Visto che a proposito delle elezioni, in questi giorni, se ne sentono già troppe (e per questo argomento ho speso già troppe parole), onde evitare di (s)cadere nella banalità, riproporrò un’altra tematica a cui sono particolarmente legata: l’ossessione per la bellezza perfetta.

Non so voi, ma io (sebbene mi sforzi quotidianamente allenandomi per tutto il tempo che ho a disposizione) mi sento già in colpa per il fatto che, per quanto possa faticare, alla cosiddetta “prova bikini” non arriverò MAI a sfoggiare la linea che vorrei.

Che, tra l’altro, non è giusto dire “che vorrei”. Il mio fisico mi va benissimo: ciò che davvero urta i miei nervi è la continua, martellante, ossessiva vocina che dall’alto di una rivista mi sussurra “Gné, gné hai la pancetta! Gné gné hai la cellulite…”.

Osservo con sgomento che su numerosi blog e forum alle povere donne che  chiedono come snellire gambe troppo grosse o come alleggerire il fisico corpulento viene risposto che l’unica soluzione, essendo quella una struttura corporea congenita,  è la chirurgia estetica.

Ma la liposuzione fatela al cervello, io dico!

Come mai nelle pubblicità ci sono solo donne magre (alias: con una taglia che va dalla 44 in giù) anche quando il prodotto in questione è una borsetta, un dentifricio,un rossetto?
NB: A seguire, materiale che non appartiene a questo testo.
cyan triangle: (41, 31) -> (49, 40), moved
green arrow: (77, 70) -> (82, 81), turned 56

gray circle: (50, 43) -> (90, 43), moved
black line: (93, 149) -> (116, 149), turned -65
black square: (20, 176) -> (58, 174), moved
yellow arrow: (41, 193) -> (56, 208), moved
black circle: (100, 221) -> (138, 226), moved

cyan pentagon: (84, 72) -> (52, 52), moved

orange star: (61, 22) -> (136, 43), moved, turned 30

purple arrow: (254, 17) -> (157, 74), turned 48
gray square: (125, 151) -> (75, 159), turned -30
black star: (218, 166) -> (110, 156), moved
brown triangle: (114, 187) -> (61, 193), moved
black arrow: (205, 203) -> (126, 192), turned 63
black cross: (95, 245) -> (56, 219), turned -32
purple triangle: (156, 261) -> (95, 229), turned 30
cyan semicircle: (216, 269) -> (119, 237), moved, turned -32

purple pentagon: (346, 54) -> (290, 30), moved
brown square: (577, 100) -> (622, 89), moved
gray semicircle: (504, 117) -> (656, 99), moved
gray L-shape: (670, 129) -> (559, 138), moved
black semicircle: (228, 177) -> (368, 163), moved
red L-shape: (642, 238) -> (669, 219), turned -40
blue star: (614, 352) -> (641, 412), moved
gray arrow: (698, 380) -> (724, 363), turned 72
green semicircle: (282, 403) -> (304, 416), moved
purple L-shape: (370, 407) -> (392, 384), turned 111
Perché la classica madre nelle famiglie della nota marca Mulino Bianco deve essere una quarantenne (se va bene) nei jeans della quale io non riuscirei ad infilare nemmeno un alluce?

Signori, intendiamoci: i padreterno delle riviste, delle TV e della pubblicità potrebbero anche dire che mettere una donna di cento chili per un metro e cinquanta di altezza

1) non attirerebbe ipotetici clienti

2)non è un modello ideale di salute da proporre.
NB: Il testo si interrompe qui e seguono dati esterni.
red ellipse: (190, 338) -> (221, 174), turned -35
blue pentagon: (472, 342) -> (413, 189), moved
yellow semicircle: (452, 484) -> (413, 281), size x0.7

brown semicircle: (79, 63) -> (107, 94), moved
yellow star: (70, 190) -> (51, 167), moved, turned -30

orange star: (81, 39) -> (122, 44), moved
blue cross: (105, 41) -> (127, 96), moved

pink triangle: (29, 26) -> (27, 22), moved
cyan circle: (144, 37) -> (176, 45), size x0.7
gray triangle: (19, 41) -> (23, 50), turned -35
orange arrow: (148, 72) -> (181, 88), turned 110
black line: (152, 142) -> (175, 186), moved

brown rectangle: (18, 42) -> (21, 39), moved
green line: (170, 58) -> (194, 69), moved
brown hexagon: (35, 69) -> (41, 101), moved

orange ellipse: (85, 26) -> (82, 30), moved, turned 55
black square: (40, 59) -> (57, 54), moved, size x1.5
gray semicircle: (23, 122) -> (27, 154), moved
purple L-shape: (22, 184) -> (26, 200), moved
Vero, verissimo: strafogarsi delle peggiori schifezze di certo non migliora la salute e spesso è sinonimo di colesterolo, morte precoce e tante altre cose squisite, ma non venitemi a dire che quello è il motivo reale per il quale scartate una ragazza corpulenta evitando di farla sfilare in passerella (anche se, per fortuna, qualche segnale dal mondo della moda c’è stato, facendo sfilare taglie forti).
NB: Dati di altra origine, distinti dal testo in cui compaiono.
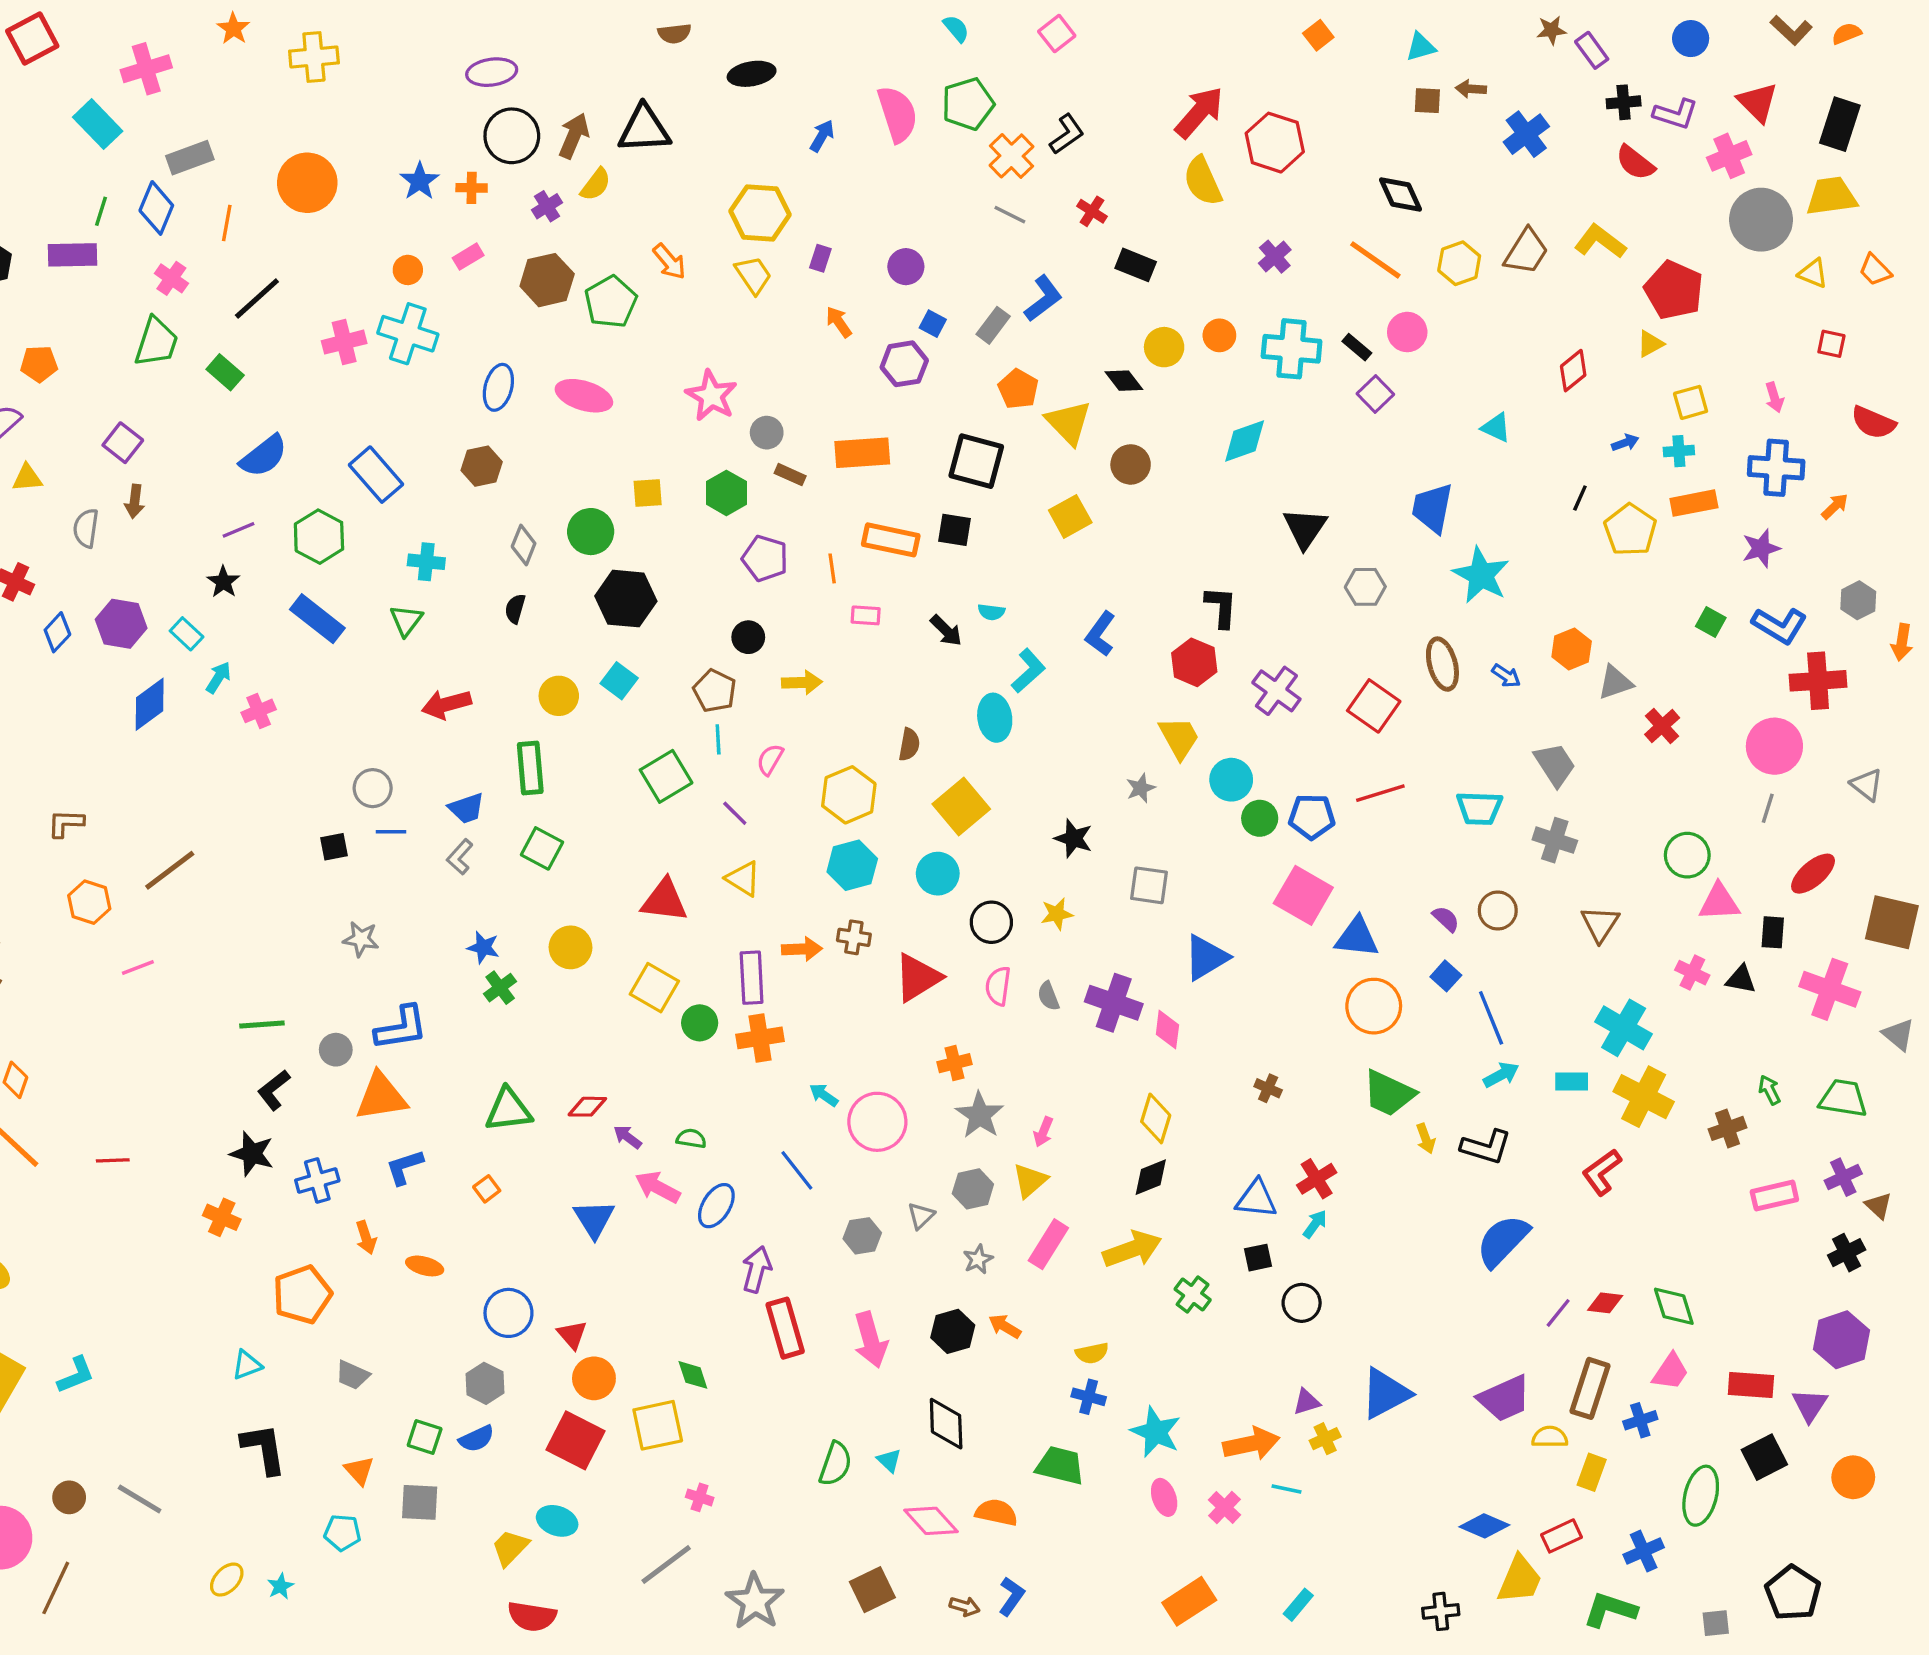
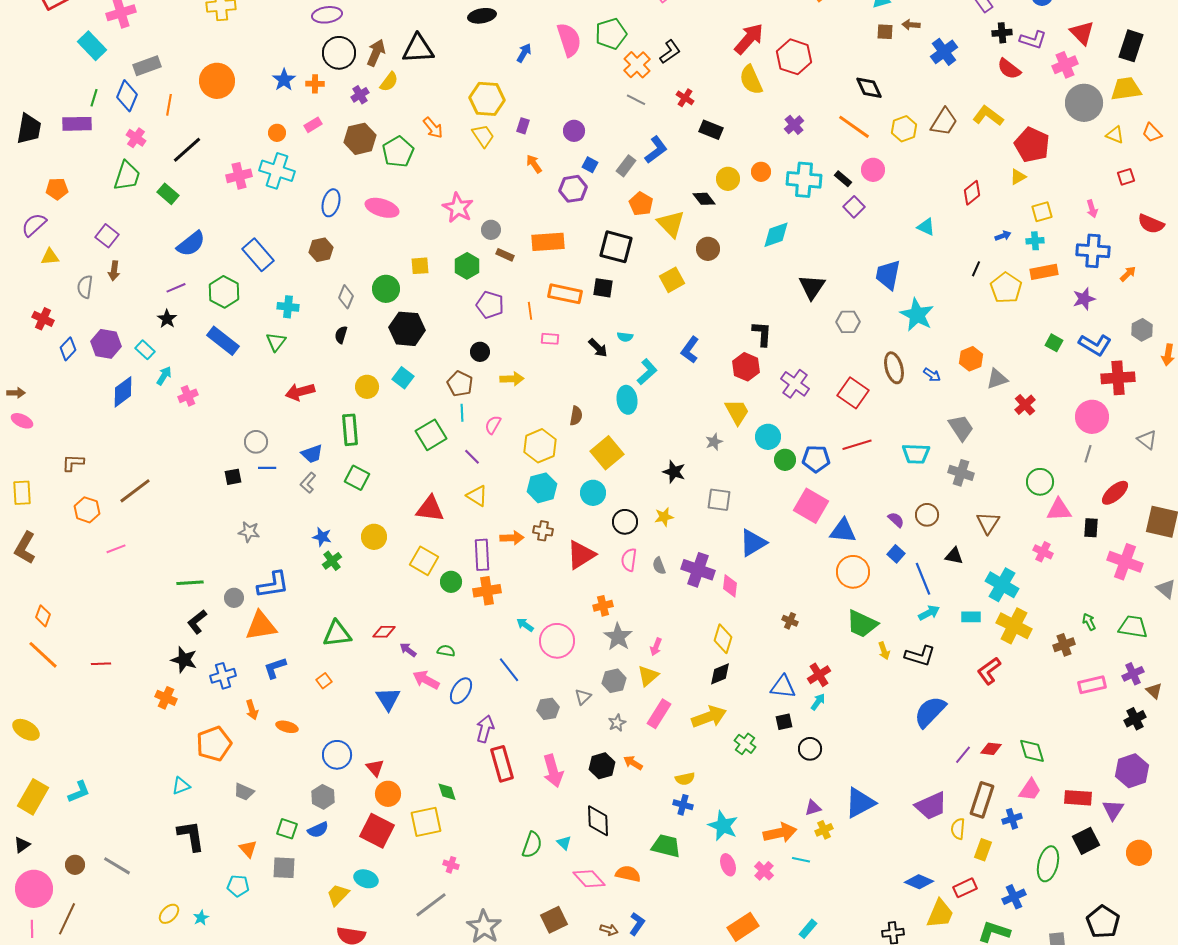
red square: (1831, 344) -> (1126, 177), turned -30
black triangle: (1741, 979) -> (954, 556), moved
yellow semicircle: (1550, 1437) -> (958, 829), turned -85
E per favore, smettiamola di chiamare quelle meravigliose creature “modelle curvy“. Forse sarò troppo polemica, ma questa classificazione la ritengo vagamente offensiva: non ci dovrebbe essere la distinzione tra “top model” e “top model curvy”.

Non ho un fisico scolpito = non conduco una vita salutare = non sono bella

Questo non è un assioma, un dogma irrinunciabile! Non è la realtà! Piantatela di essere così assillanti con la questione della prova costume, siate un po’ meno razzisti nei confronti di coloro che non sanno esaltare la propria fisicità.

Ma, naturalmente, questo non è un problema tutto femminile: sinceramente su una passerella, stilisti a parte, non ho nemmeno mai visto uomini con la pancetta

Un plauso andrebbe a coloro che dei propri “difetti” ha saputo fare una caratteristica sensualissima, chi ha saputo passare oltre a ciò e che ha fatto del mettersi a nudo un’arte meravigliosa: spesso hanno la fama di essere delle donne (o drag queen) poco di buono, ma per me sono semplicemente delle esperte di burlesque.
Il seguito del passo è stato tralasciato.